Dans un pays où l’on se jauge à la taille de la foule, le nombre n’est jamais innocent. Il consacre, il légitime, il rassure… mais il peut aussi tromper. Ce texte interroge notre culte de la masse, cette croyance que la force politique, religieuse ou sociale se mesure à la densité d’une place comble.
Chacun cherche la foule. Chacun veut la masse derrière lui, serrée, compacte, vibrante. Dans ce pays, la popularité est une monnaie plus forte que le franc, l’euro ou le dollar. C’est elle qui consacre, qui légitime. Elle transforme un nom en force. Les hommes politiques, les guides religieux, les artistes, les influenceurs, tous ceux qui vivent à découvert sur la place publique savent que, sans le nombre, ils ne sont que des voix faibles dans l’immense tumulte du monde. On oublie souvent que le nombre n’a jamais été neutre. Il compte, mais il signifie aussi. Les anciens lui donnaient une portée mystique. « Dieu parle en nombres », disaient les sages d’Alexandrie. Le 3 pour l’unité parfaite. Le 7 pour la protection. Le 9 pour l’accomplissement, la fin d’un cycle et l’ouverture d’un autre. Nous l’avons appris dans les sermons, les veillées et les récits: les chiffres ne sont jamais de simples chiffres. Mais revenons à notre sol, à nos rues, à nos réalités Chez nous, le nombre mesure d’abord la puissance. Une ziarra, un gamou, un magal se lisent à la longueur des files et à l’épaisseur des foules. Un meeting politique se juge au remplissage d’un stade ou d’un boulevard. C’est le règne des estimations à la louche, des déclarations triomphales et des démentis furieux. Les organisateurs annoncent des centaines de milliers, parfois des millions. La police, elle, ramène tout à des proportions modestes. «Vingt-cinq-mille », disent-ils. « Dix-mille », corrigent-ils. À les écouter, même un océan se réduirait à quelques gobelets d’eau. Dans les années 2000, un opposant célèbre, tribun redoutable, jurait rassembler des millions de partisans. Ses discours faisaient trembler les places. Plus tard, un ancien Président, dont les fidèles brandissent encore les vidéos de ses rassemblements spectaculaires des années 2020, revendiquait, lui aussi, les foules par centaines de milliers. Récemment encore, on a vu ces batailles de chiffres autour d’un meeting baptisé Terra. Les partisans y lisaient une marée humaine. « Des millions >>, disaient- ils. Le camp d’en face, mètre à la main, calculait la densité par mètre carré. Verdict: impossible de dépasser deux-cent-mille. Alors, qui croire? La ferveur ou la géométrie ? La passion ou la mesure ? L’oeil ou la foi ?
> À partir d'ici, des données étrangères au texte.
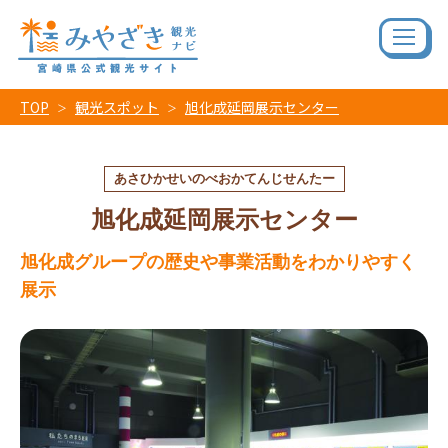
TOP
観光スポット
旭化成延岡展示センター
あさひかせいのべおかてんじせんたー
旭化成延岡展示センター
旭化成グループの歴史や事業活動をわかりやすく
展示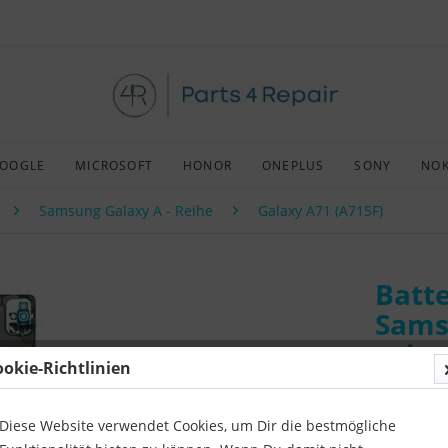
OOGLE
MICROSOFT
HONOR
ONEPLUS
SONY
NOK
Samsung Galaxy A - Reihe
Galaxy A71 (A715F)
Batte
Sams
pris
ookie-Richtlinien
Art:
Origin
Kompatibil
Diese Website verwendet Cookies, um Dir die bestmögliche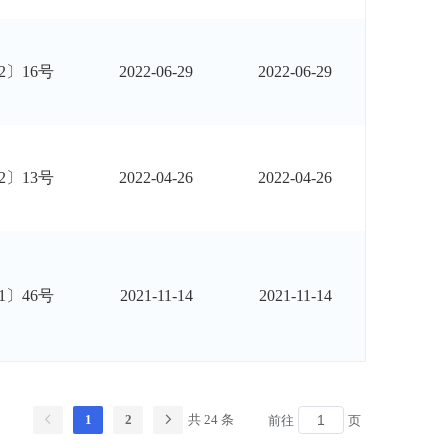
2〕16号
2022-06-29
2022-06-29
2〕13号
2022-04-26
2022-04-26
1〕46号
2021-11-14
2021-11-14
1
2
共 24 条
前往
页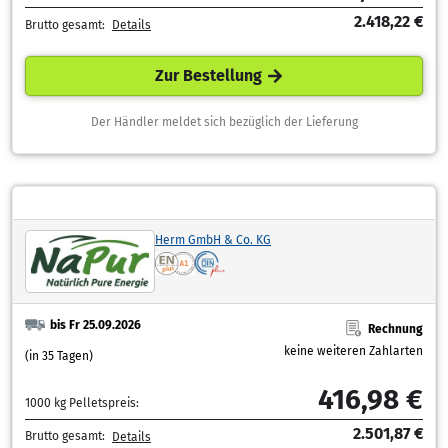
2.418,22 €
Brutto gesamt:
Details
Zur Bestellung
Der Händler meldet sich bezüglich der Lieferung
Herm GmbH & Co. KG
bis Fr 25.09.2026
Rechnung
keine weiteren Zahlarten
(in 35 Tagen)
416,98 €
1000 kg Pelletspreis:
2.501,87 €
Brutto gesamt:
Details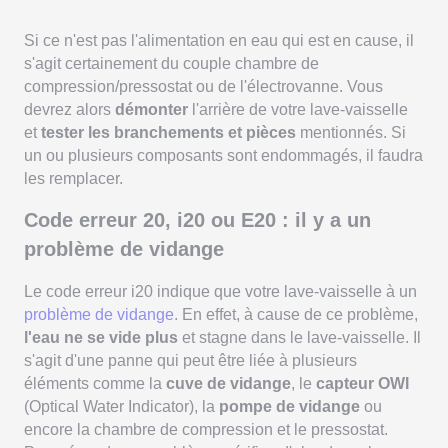
Si ce n'est pas l'alimentation en eau qui est en cause, il
s'agit certainement du couple chambre de
compression/pressostat ou de l'électrovanne. Vous
devrez alors
démonter
l'arrière de votre lave-vaisselle
et
tester les branchements et pièces
mentionnés. Si
un ou plusieurs composants sont endommagés, il faudra
les remplacer.
Code erreur 20, i20 ou E20 : il y a un
problème de vidange
Le code erreur i20 indique que votre lave-vaisselle à un
problème de vidange
. En effet, à cause de ce problème,
l'eau ne se vide plus
et stagne dans le lave-vaisselle. Il
s'agit d'une panne qui peut être liée à plusieurs
éléments comme la
cuve de vidange
, le
capteur OWI
(Optical Water Indicator), la
pompe de vidange
ou
encore la chambre de compression et le pressostat.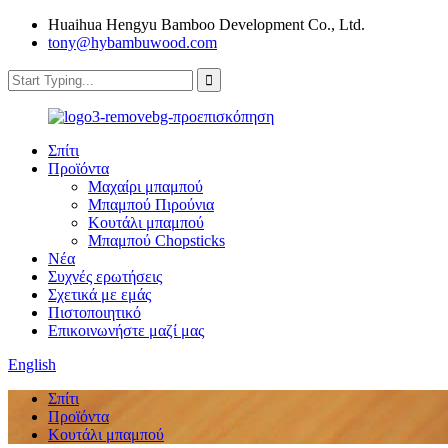
Huaihua Hengyu Bamboo Development Co., Ltd.
tony@hybambuwood.com
Σπίτι
Προϊόντα
Μαχαίρι μπαμπού
Μπαμπού Πιρούνια
Κουτάλι μπαμπού
Μπαμπού Chopsticks
Νέα
Συχνές ερωτήσεις
Σχετικά με εμάς
Πιστοποιητικό
Επικοινωνήστε μαζί μας
English
Σπίτι
Προϊόντα
Κουτάλι μπαμπού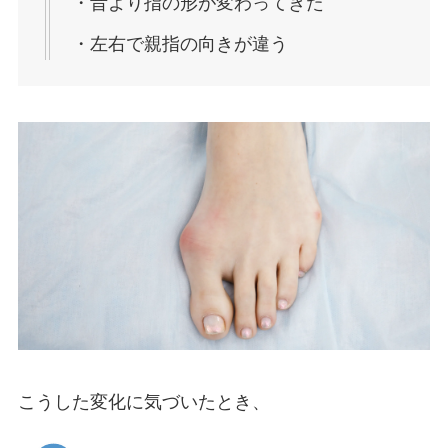
・昔より指の形が変わってきた
・左右で親指の向きが違う
こうした変化に気づいたとき、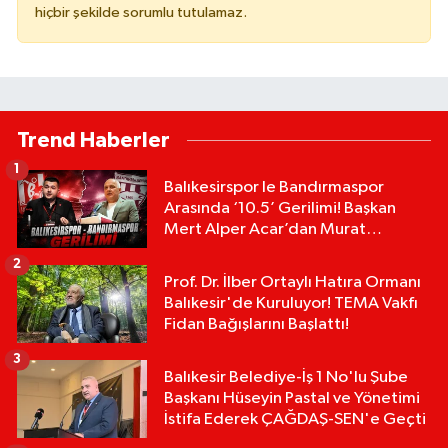
hiçbir şekilde sorumlu tutulamaz.
Trend Haberler
1
Balıkesirspor le Bandırmaspor
Arasında ‘10.5’ Gerilimi! Başkan
Mert Alper Acar’dan Murat
Karakoyun'a Sert Tepki!
2
Prof. Dr. İlber Ortaylı Hatıra Ormanı
Balıkesir'de Kuruluyor! TEMA Vakfı
Fidan Bağışlarını Başlattı!
3
Balıkesir Belediye-İş 1 No'lu Şube
Başkanı Hüseyin Pastal ve Yönetimi
İstifa Ederek ÇAĞDAŞ-SEN'e Geçti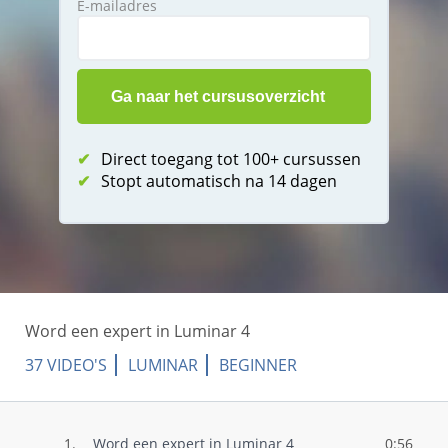
E-mailadres
✔
Direct toegang tot 100+ cursussen
✔
Stopt automatisch na 14 dagen
Word een expert in Luminar 4
37 VIDEO'S
LUMINAR
BEGINNER
1.
Word een expert in Luminar 4
0:56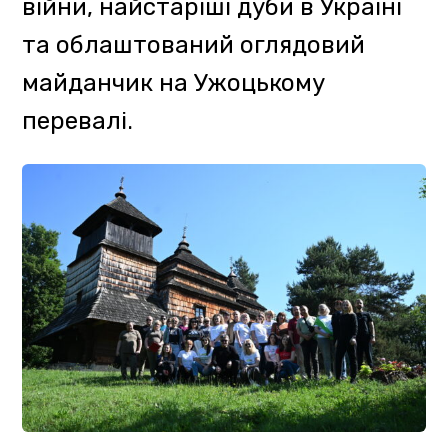
призначення Управління ДСНС
України у Закарпатській області
провели навчання з надання
першої долікарської допомоги
потерпілим та розповіли про
порядок дій з евакуації
травмованих.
Ce débat n’est jamais innocent. Il révèle quelque chose de nous. De nos dirigeants. De nos idoles. De nos foules. Tous cherchent à prouver qu’ils pèsent. Que leurs mots peuvent déplacer des corps. Et peut- être, un jour, des urnes. « Le pouvoir adore se compter », écrivait Pierre Bourdieu. Chez nous, il se raconte, se chante, se crie. Le nombre devient preuve. La foule devient argument.